The enemy fell to the ground, smashing down hard among the leaves and rocks.
Stryker fell too—but not for long.
Ignoring the pain in his leg, he regained his feet. The boy stood beside him, holding a small rock in one of his trembling, clawless fists.
The enemy rose high above them. He smelled shaken but enraged. He was a big animal—bigger than Stryker and the boy combined.
He took a step toward them.
Stryker growled deep in his throat and showed his teeth.
The enemy raised his hand, threatening the boy.
The boy didn’t flinch. He remained strong, standing beside Stryker. Stryker heard the boy’s heart pounding furiously . . . but his furless feet stayed planted and his rock stayed ready.
The boy stank of mud and fear—but beneath the fear, Stryker sensed determination. He sensed a bond. His boy would stay beside him. They’d fight together, win or lose.
The enemy took another step forward.
The boy told the man, “Y-you better get out of here.”
Stryker didn’t understand the words, but he knew a threat when he heard one. The boy’s voice shook, yet his hand remained steady.
Stryker stalked forward a single step, and the boy matched him.
The enemy didn’t look away from Stryker. He watched his snarling muzzle and his tensed shoulders. Stryker bared his teeth wider and growled. Another threat, a deadly one.
Not even a Doberman could beat a gun, but this man didn’t have a gun. He didn’t have fur or claws or teeth. He didn’t even have a pack. He was big and strong, but weaponless and alone.
Stryker took another step forward.
Again, the boy matched him.
Stryker smelled the sweat on the man’s forehead. He heard the man’s pulse beating. Fat raindrops trickled off the trees overhead and speckled the leaves.

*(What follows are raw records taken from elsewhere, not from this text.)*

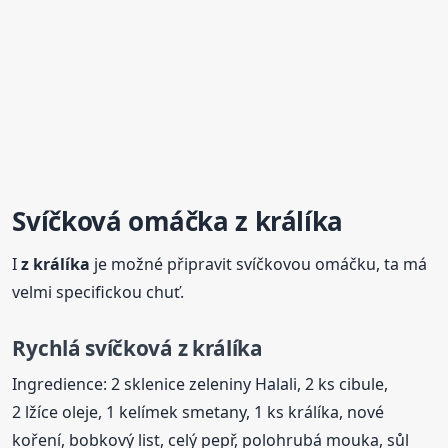
Svíčková
omáčka
z králíka
I
z králíka
je možné připravit svíčkovou omáčku, ta má
velmi specifickou chuť.
Rychlá
svíčková
z králíka
Ingredience: 2 sklenice zeleniny Halali, 2 ks cibule,
2 lžíce oleje, 1 kelímek smetany, 1 ks králíka, nové
koření, bobkový list, celý pepř, polohrubá mouka, sůl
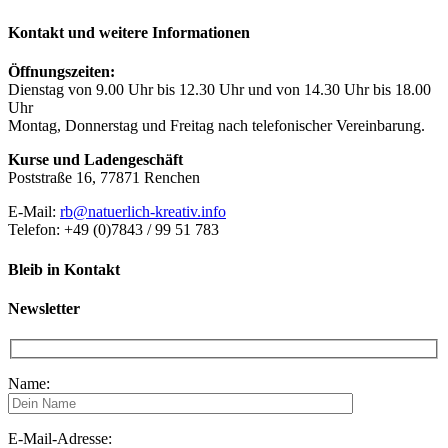
Kontakt und weitere Informationen
Öffnungszeiten:
Dienstag von 9.00 Uhr bis 12.30 Uhr und von 14.30 Uhr bis 18.00
Uhr
Montag, Donnerstag und Freitag nach telefonischer Vereinbarung.
Kurse und Ladengeschäft
Poststraße 16, 77871 Renchen
E-Mail:
rb@natuerlich-kreativ.info
Telefon: +49 (0)7843 / 99 51 783
Bleib in Kontakt
Newsletter
Name:
E-Mail-Adresse:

Stryker heard them fall and stared at the man’s throat.
“I’ll get my gun,” the man snarled at the boy. “I’ll kill you both.”
The rage in the man
’s voice made Stryker’s hackles rise.
The boy must’ve heard the same thing. Stryker smelled his fear turn to anger and his anger turn to determination. Good. Determination mattered more than courage.

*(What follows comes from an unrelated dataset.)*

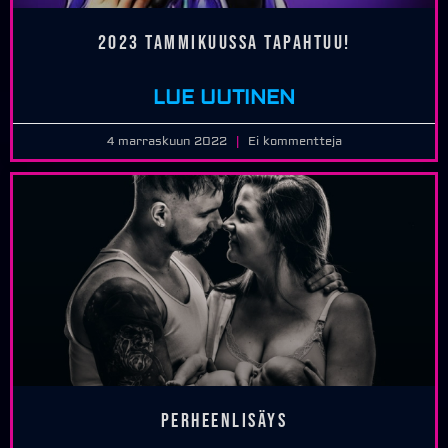
2023 Tammikuussa tapahtuu!
LUE UUTINEN
4 marraskuun 2022
Ei kommentteja
Perheenlisäys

“First I’ll shoot your dog,” the man ranted. “And then—”
“No, you won’t,” the boy said, and hurled his rock at the man’s chest.
Stryker was already in motion, springing forward.

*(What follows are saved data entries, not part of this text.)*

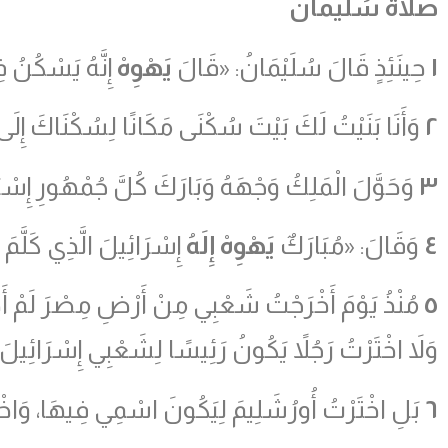
صلاة سُليمان
١
حِينَئِذٍ قَالَ سُلَيْمَانُ: «قَالَ
يَهْوِهْ
إِنَّهُ يَسْكُنُ 
٢
وَأَنَا بَنَيْتُ لَكَ بَيْتَ سُكْنَى مَكَانًا لِسُكْنَاكَ إِلَى 
٣
وَحَوَّلَ الْمَلِكُ وَجْهَهُ وَبَارَكَ كُلَّ جُمْهُورِ إِسْر
٤
وَقَالَ: «مُبَارَكٌ
يَهْوِهْ إِلَهُ
إِسْرَائِيلَ الَّذِي كَلَّمَ بِ
٥
مُنْذُ يَوْمَ أَخْرَجْتُ شَعْبِي مِنْ أَرْضِ مِصْرَ لَمْ أَخْ
وَلاَ اخْتَرْتُ رَجُلاً يَكُونُ رَئِيسًا لِشَعْبِي إِسْرَائِيلَ.
٦
بَلِ اخْتَرْتُ أُورُشَلِيمَ لِيَكُونَ اسْمِي فِيهَا، وَاخْت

The rock struck the enemy. The man staggered, and Stryker clamped onto his arm with his jaws . . . and this time he didn’t hold back.
The man howled in agony. Stryker released his arm, and the man fled into the jungle, stumbling over rocks.
“I’m smiling now!” the boy shouted after him, his voice hoarse. “I’m smiling at you!”
When the sound of the man faded, Stryker looked at the boy, so he’d know they were safe.
The boy dropped to his knees and gave Stryker a very unmilitary hug. He wept and squeezed Stryker. He even kissed his snout once or twice or ten times. Stryker wagged enthusiastically—to help pack morale. A good war dog supported his humans.
But Stryker needed to get on with the mission.
“Let’s get moving,” the boy finally said, wiping tears from his face. “We’ve got to deliver your message.”
Stryker sniffed out a half-rotten fruit on the ground and started eating.
“We’ll find my sister, and I’ll tell her about the machine guns. She’ll know what to do.”
Stryker kept eating.
“Except . . .” The boy frowned at the ground. “The message is gone.”
He rummaged among the leaves. When he picked up a tiny scrap of damp paper, Stryker sniffed it helpfully. It wasn’t edible, though. Silly human.
“I can’t even read the bits that are left. I guess I remember the words, though. And all those numbers. I’ll just tell them. Except . . . do you even know where the Americans are?”
Stryker finished the fruit and peed on a tree. That way, if the wounded enemy soldier came back, he’d know he was crossing the line.
“Oh, thanks,” the boy said. “That’s helpful. If I tell you to go home, you’ll just lead me to another cave. Um. What’s the right command? Deliver! Deliver, boy?”